Showing 1-13 of 13 messages
Google is Blocking their js in Robots.txt But Tell Us Not To. PamS1234 6/23/14 1:10 PM
I've read the FAQs and searched the help center. Yes
My URL is: 


It would seem we dropped a little more on rankings around the release of the Panda 4.0, which indicated that we needed to unblock our js and css for layout, etc.

In our webmaster's tools, the new google fetch shows the Partial layout. I fixed all our errors cause our robots.txt was blocking the js/css, but now when I try to check again, Google's adwords remarketing js is no causing the Partial. 

What concerns me is I have read some people that have actually tested the partial robots.txt and found that there is definitely a connection with some rankings dropping because of the Panda 4.0.

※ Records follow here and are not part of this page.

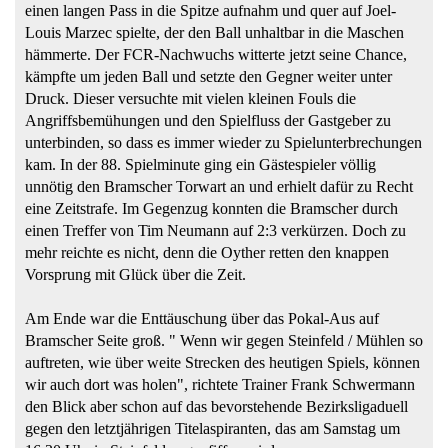
einen langen Pass in die Spitze aufnahm und quer auf Joel-
Louis Marzec spielte, der den Ball unhaltbar in die Maschen
hämmerte. Der FCR-Nachwuchs witterte jetzt seine Chance,
kämpfte um jeden Ball und setzte den Gegner weiter unter
Druck. Dieser versuchte mit vielen kleinen Fouls die
Angriffsbemühungen und den Spielfluss der Gastgeber zu
unterbinden, so dass es immer wieder zu Spielunterbrechungen
kam. In der 88. Spielminute ging ein Gästespieler völlig
unnötig den Bramscher Torwart an und erhielt dafür zu Recht
eine Zeitstrafe. Im Gegenzug konnten die Bramscher durch
einen Treffer von Tim Neumann auf 2:3 verkürzen. Doch zu
mehr reichte es nicht, denn die Oyther retten den knappen
Vorsprung mit Glück über die Zeit.
Am Ende war die Enttäuschung über das Pokal-Aus auf
Bramscher Seite groß. " Wenn wir gegen Steinfeld / Mühlen so
auftreten, wie über weite Strecken des heutigen Spiels, können
wir auch dort was holen", richtete Trainer Frank Schwermann
den Blick aber schon auf das bevorstehende Bezirksligaduell
gegen den letztjährigen Titelaspiranten, das am Samstag um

So I was just curious, why would Google put into place this tool that flat out says, do not block any css and js, but yet Google is doing it. And what's worst is, it is via a paid service Google service, which we spend a fair amount of money on. Then just to be knocked down on organic rankings via Google's own guidelines. If that was truly the case, then Google is saying, 'spend money, but don't worry, we will keep your organic rankings down so you will continue to have to just spend more money to be seen.'   

It's pretty sad I think this way, but can someone enlighten me on this and if it is hurting us?. :)

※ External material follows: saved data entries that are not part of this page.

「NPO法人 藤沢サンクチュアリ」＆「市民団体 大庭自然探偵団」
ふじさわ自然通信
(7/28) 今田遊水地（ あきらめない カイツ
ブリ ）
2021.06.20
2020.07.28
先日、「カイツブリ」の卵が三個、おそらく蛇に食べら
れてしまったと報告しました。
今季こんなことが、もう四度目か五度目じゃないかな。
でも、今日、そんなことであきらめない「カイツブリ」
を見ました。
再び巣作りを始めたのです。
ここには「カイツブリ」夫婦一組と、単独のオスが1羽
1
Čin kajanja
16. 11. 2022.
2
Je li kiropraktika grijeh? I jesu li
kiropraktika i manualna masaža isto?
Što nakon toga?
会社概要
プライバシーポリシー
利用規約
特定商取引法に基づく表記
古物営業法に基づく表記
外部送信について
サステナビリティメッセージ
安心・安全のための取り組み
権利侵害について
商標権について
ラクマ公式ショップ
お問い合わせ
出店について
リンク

Re: Google is Blocking their js in Robots.txt But Tell Us Not To. KORPG Kevin 6/23/14 1:54 PM
So I was just curious, why would Google put into place this tool that flat out says, do not block any css and js, but yet Google is doing it. 

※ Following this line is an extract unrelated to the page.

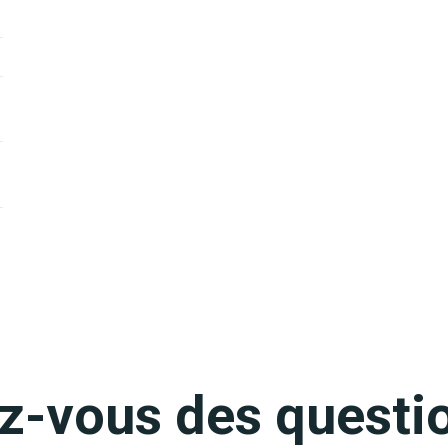
z-vous des questi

I'm sure from Google's viewpoint they'd prefer to crawl everything regardless of what and where it is.
But that doesn't mean you have to let the bots go anywhere.

In short, Google advises you not to block those files. You're welcome to do so regardless.
All the Partial Response is informing you is that there is content on your pages Google can't crawl. That's all.

It's a warning or a notification for you to check deeper and make sure you really want to block the bots from crawling those files.

What concerns me is I have read some people that have actually tested the partial robots.txt and found that there is definitely a connection with some rankings dropping because of the Panda 4.0.

Citation please. 
Re: Google is Blocking their js in Robots.txt But Tell Us Not To. ets 6/23/14 1:55 PM
For decent help, you'll need to post your URL, please. You can disguise it with a URL shortener such as goo.gl or bit.ly if you don't want the URL (or your site name) to appear here in full and be visible through Google searches.
Re: Google is Blocking their js in Robots.txt But Tell Us Not To. PamS1234 6/23/14 2:03 PM
Hi Kevin,

This was just one of the articles I read on the topic. https://yoast.com/google-panda-robots-css-js/

est, I was wasn't asking for site help, just the question about the robots.txt blocking js and the new tool that is showing Partial. I unblocked on my end, just the Google adwords remarking remains as being blocked by robots.txt.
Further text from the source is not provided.